Some 35,800 students in Delaware will get out their No. 2 pencils and spend Mar. 13, 17, 18, 20 and 21 taking tests which will significantly affect not only their personal academic careers but also the entire public school system. These days belong to the sixth annual Delaware State Testing Program.

The experience here is being played out throughout the nation as states move to align themselves with the federal 'No Child Left Behind' law enacted in 2002. Here it also is the capstone of the state's education accountability program developed during the 1990s.

When it comes to raising the bar on education standards, Delaware has a lead on the public school establishment in most of her sister states in terms of the proportion of students whose performance it is measuring, according to Wendy Roberts, director of assessment and accountability in the Delaware Department of Education.

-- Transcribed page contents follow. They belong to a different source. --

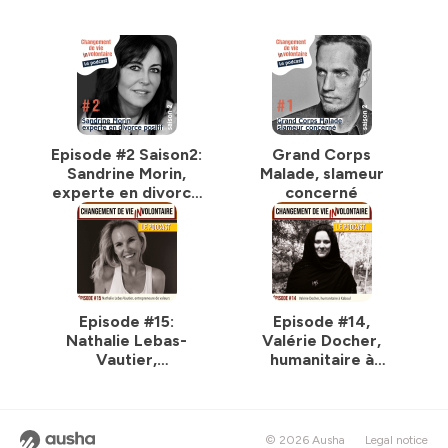
handicap au travers de son fonds de dotation «
Trampoline
».
Dans son spectacle « Changement de vie (in)
volontaire,il aborde de manière drôle des thèmes qui lui
tiennent à cœur : les excès de la finance, le pouvoir,
l’injustice sociale, la malbouffe, le déterminisme social,
la richesse, l’argent … pour rire de tout sans tabou
Episode #2 Saison2:
Grand Corps
Hébergé par Ausha. Visitez
ausha.co/politique-de-
Sandrine Morin,
Malade, slameur
confidentialite
pour plus d'informations.
experte en divorce
concerné
positif
Episode #15:
Episode #14,
Nathalie Lebas-
Valérie Docher,
Vautier,
humanitaire à
entrepreneure de
Kaboul
valeurs
© 2026 Ausha
Legal notice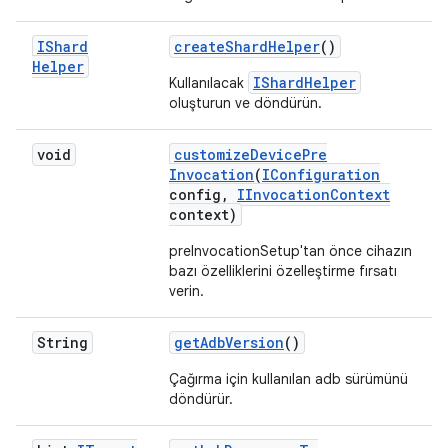
IShard
create
Shard
Helper
()
Helper
IShardHelper
Kullanılacak
oluşturun ve döndürün.
void
customize
Device
Pre
Invocation
(
IConfiguration
config
,
IInvocation
Context
context)
preInvocationSetup'tan önce cihazın
bazı özelliklerini özelleştirme fırsatı
verin.
String
get
Adb
Version
()
Çağırma için kullanılan adb sürümünü
döndürür.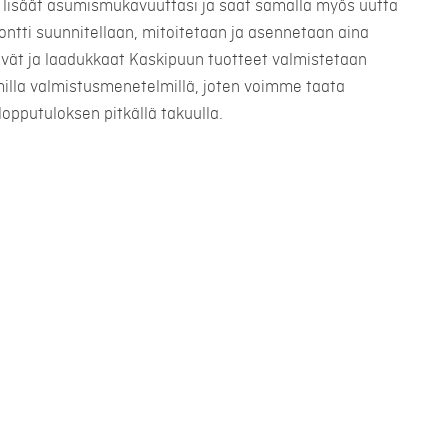
lisäät asumismukavuuttasi ja saat samalla myös uutta
montti suunnitellaan, mitoitetaan ja asennetaan aina
ävät ja laadukkaat Kaskipuun tuotteet valmistetaan
illa valmistusmenetelmillä, joten voimme taata
lopputuloksen pitkällä takuulla.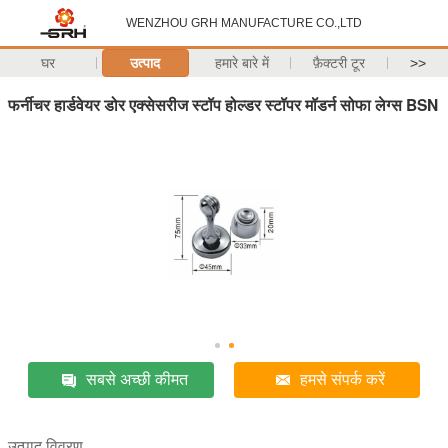
WENZHOU GRH MANUFACTURE CO.,LTD
घर
उत्पाद
हमारे बारे में
फ़ैक्टरी टूर
>>
फर्नीचर हार्डवेयर डोर एक्सेसरीज स्टॉप होल्डर स्टॉपर मॉडर्न सोफा लेग्स BSN
सबसे अच्छी कीमत
हमसे संपर्क करें
उत्पाद विवरण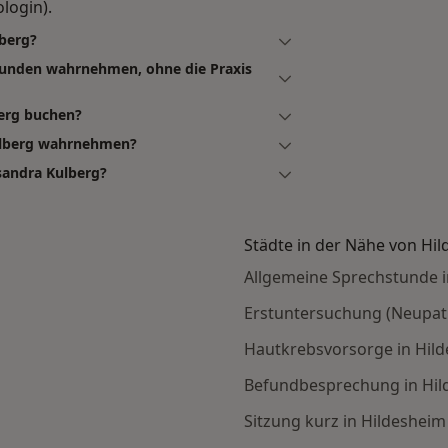
login).
lberg?
tunden wahrnehmen, ohne die Praxis
berg buchen?
ulberg wahrnehmen?
sandra Kulberg?
Städte in der Nähe von Hi
Allgemeine Sprechstunde i
Erstuntersuchung (Neupati
Hautkrebsvorsorge in Hil
Befundbesprechung in Hil
Sitzung kurz in Hildesheim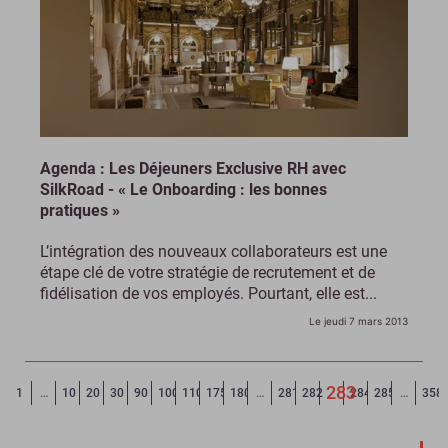
Agenda : Les Déjeuners Exclusive RH avec
SilkRoad - « Le Onboarding : les bonnes
pratiques »
L’intégration des nouveaux collaborateurs est une
étape clé de votre stratégie de recrutement et de
fidélisation de vos employés. Pourtant, elle est...
Le jeudi 7 mars 2013
283
Page précédente
◄
1
…
10
20
30
90
100
110
175
180
…
281
282
284
285
…
358
(Page courant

While most of the publicity during the past few years has been concentrated on third-, fifth-, eighth- and 10th-graders -- the group now being tested in reading, mathematics and writing -- and the results they achieve, science and social studies tests are also given to fourth- and sixth-graders in October and eighth- and 11th-graders in May.

Parents and teachers, of course, are aware of the testing and the DelDOE's publishing of scores attracts attention, few people are cognizant of what the assessment program entails. Educators at both the administrative and teaching levels have gone to great lengths to establish curriculum standards and determine how students, schools and districts measure up to them.

A key principle in that, Roberts said, is local initiative. The standards were developed by committees of active educators and the content of the tests is largely a local effort. They are published and scored under contract by Texas-based Harcourt Educational Measurement, one of the leading companies in the field. They include some content from the comprehensive Version Nine of the  Stanford Achievement Test but about two-thirds of the content is "Delaware specific."

That, she explained, provides a fair and objective measure of how students fare with curriculums meeting state standards and, in the process, how well their teachers are doing in imparting the required learning.

"We are well satisfied with the program. It is an integral part of our accountability system," Roberts said.

The tests which proctors will draw from sealed packets during the next several days were two years in the making.

Teacher committees come up with appropriate questions -- which include a mixture of multiple-choice, short-response and essay type -- and they are 'field tested' at the appropriate grade levels. Among other things, that pinpoints and eliminates any cultural or other bias that may have slipped in, she said.

Since that occurs two academic years prior to the testing, those children will be in higher grades by the time the questions appear on actual tests.

The committees have to produce between 60 and 80 questions a year.

They also establish criteria that evaluators will use to score the essay-type responses and, again, there are dry runs to evaluate how the scorers at Harcourt adhere to the criteria, Roberts said.

It costs the state about $15 a student to publish and score the tests.

Both the blank tests and the results are controlled by a strict security system, she added. The tests are "kept under lock and key" until testing day. Educators who do have access to the questions are required to sign a confidentially agreement. "Ethics and honor is involved, but there has been no [indication] that has been violated" since the testing program began, she said.

The results are released on a strict timetable. The general public gets the overall tallies for districts and schools; school administrators control access to individual results; teachers get to see individual scores; and parents or guardians receive individual results of their children. DelDOE does not issue a comparison among schools and districts but such can easily be developed, as has been done by the media, by simply ranking the published scores.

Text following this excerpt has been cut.